Start of DATA TO EXAMINE

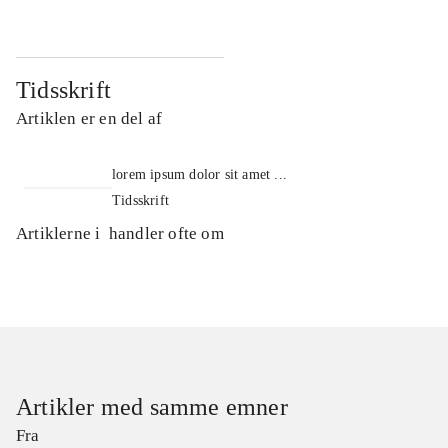
Tidsskrift
Artiklen er en del af
lorem ipsum dolor sit amet ...
Tidsskrift
Artiklerne i
handler ofte om
Artikler med samme emner
Fra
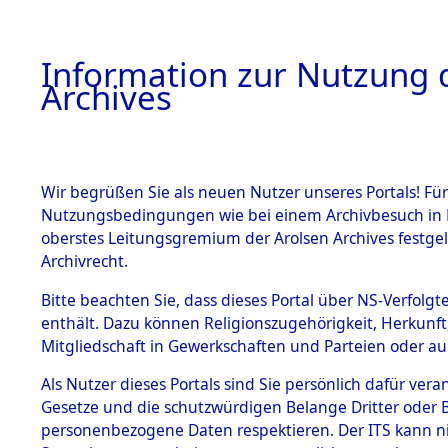
Information zur Nutzung d
Archives
HOME
BESTANDSBESCHREIBUNG
ARCHIVAL
Wir begrüßen Sie als neuen Nutzer unseres Portals! Für
Nutzungsbedingungen wie bei einem Archivbesuch in B
oberstes Leitungsgremium der Arolsen Archives festg
Archivrecht.
BESTÄNDE
Bitte beachten Sie, dass dieses Portal über NS-Verfolgte
Niedersac
enthält. Dazu können Religionszugehörigkeit, Herkunf
Mitgliedschaft in Gewerkschaften und Parteien oder auc
1.
Münden
Inhaftierungsdoku
mente
Als Nutzer dieses Portals sind Sie persönlich dafür vera
Gesetze und die schutzwürdigen Belange Dritter oder B
5. Verschiedenes
personenbezogene Daten respektieren. Der ITS kann nic
5.3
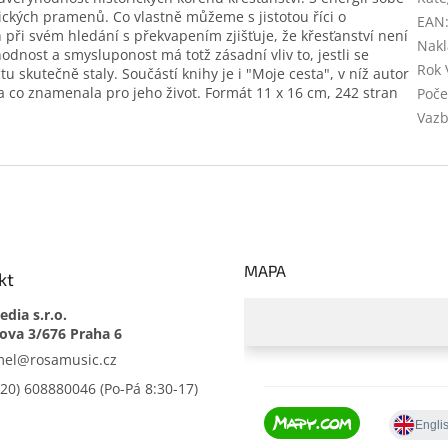
lických pramenů. Co vlastně můžeme s jistotou říci o
EAN
sh při svém hledání s překvapením zjišťuje, že křesťanství není
Nakl
dnost a smysluponost má totž zásadní vliv to, jestli se
Rok 
skutečně staly. Součástí knihy je i "Moje cesta", v níž autor
l a co znamenala pro jeho život. Formát 11 x 16 cm, 242 stran
Poče
Vaz
MAPA
kt
dia s.r.o.
mel
@
rosamusic.cz
420) 608880046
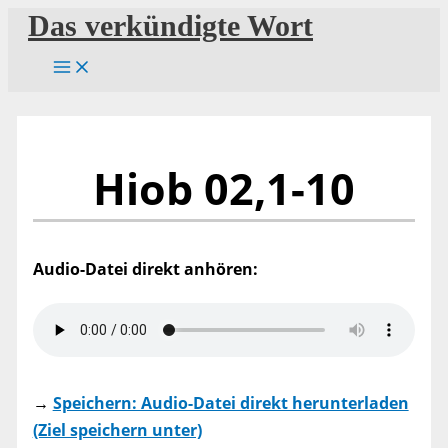
Zum
Das verkündigte Wort
Inhalt
springen
Hiob 02,1-10
Audio-Datei direkt anhören:
→
Speichern: Audio-Datei direkt herunterladen
(Ziel speichern unter)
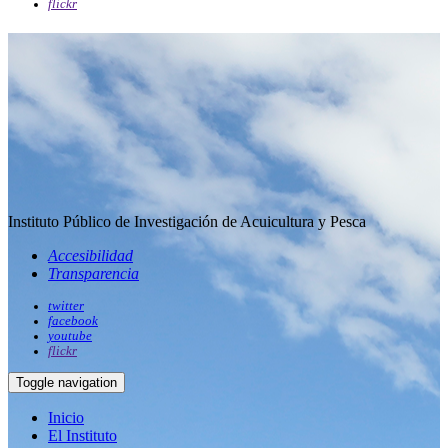
flickr
Instituto Público de Investigación de Acuicultura y Pesca
Accesibilidad
Transparencia
twitter
facebook
youtube
flickr
Toggle navigation
Inicio
El Instituto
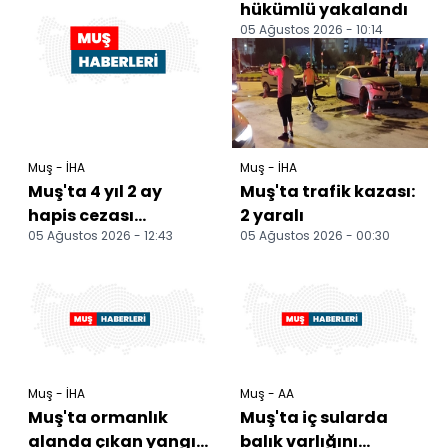
hükümlü yakalandı
05 Ağustos 2026 - 10:14
Muş - İHA
Muş - İHA
Muş'ta 4 yıl 2 ay
Muş'ta trafik kazası:
hapis cezası
2 yaralı
05 Ağustos 2026 - 12:43
05 Ağustos 2026 - 00:30
bulunan hükümlü
yakalandı
Muş - İHA
Muş - AA
Muş'ta ormanlık
Muş'ta iç sularda
alanda çıkan yangın
balık varlığını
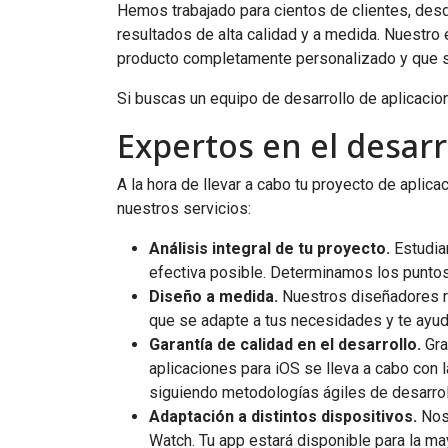
Hemos trabajado para cientos de clientes, des
resultados de alta calidad y a medida. Nuestro
producto completamente personalizado y que s
Si buscas un equipo de desarrollo de aplicaci
Expertos en el desarr
A la hora de llevar a cabo tu proyecto de aplic
nuestros servicios:
Análisis integral de tu proyecto.
Estudiam
efectiva posible. Determinamos los puntos
Diseño a medida.
Nuestros diseñadores ref
que se adapte a tus necesidades y te ayude
Garantía de calidad en el desarrollo.
Gra
aplicaciones para iOS se lleva a cabo con 
siguiendo metodologías ágiles de desarrol
Adaptación a distintos dispositivos.
Nos 
Watch. Tu app estará disponible para la may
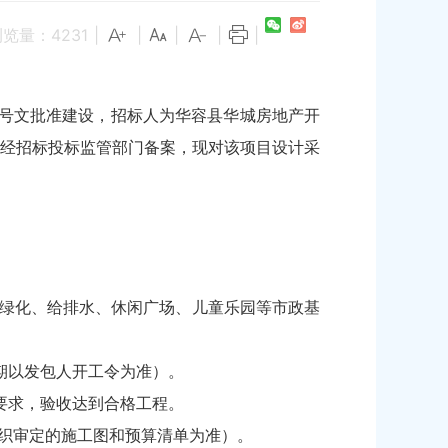
浏览量：
4231
|
|
|
|
|
]75号文批准建设，招标人为华容县华城房地产开
经招标投标监管部门备案，现对该项目设计采
路、绿化、给排水、休闲广场、儿童乐园等市政基
日期以发包人开工令为准）。
要求，验收达到合格工程。
组织审定的施工图和预算清单为准）。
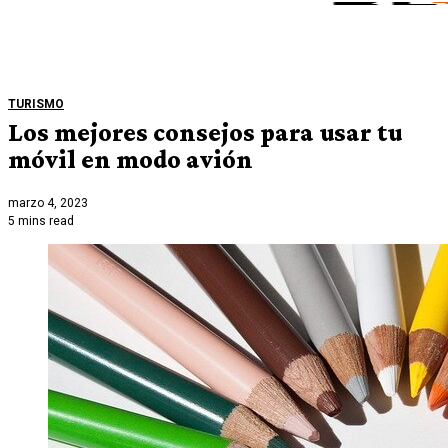
TURISMO
Los mejores consejos para usar tu
móvil en modo avión
marzo 4, 2023
5 mins read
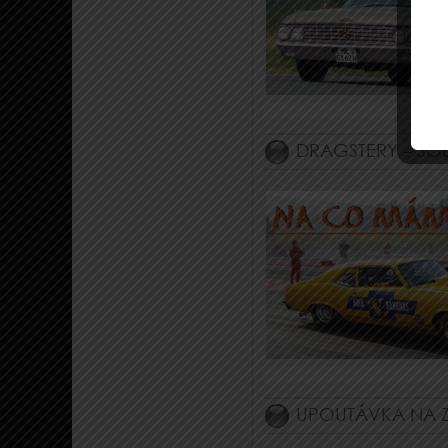
DRAGSTERY – SOU
UPOUTÁVKA NA Z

End of DATA TO EXAMINE

TASK:
Filter the entries above and copy only the lines that hold "hükümlü".

OUTPUT:
hükümlü yakalandı
bulunan hükümlü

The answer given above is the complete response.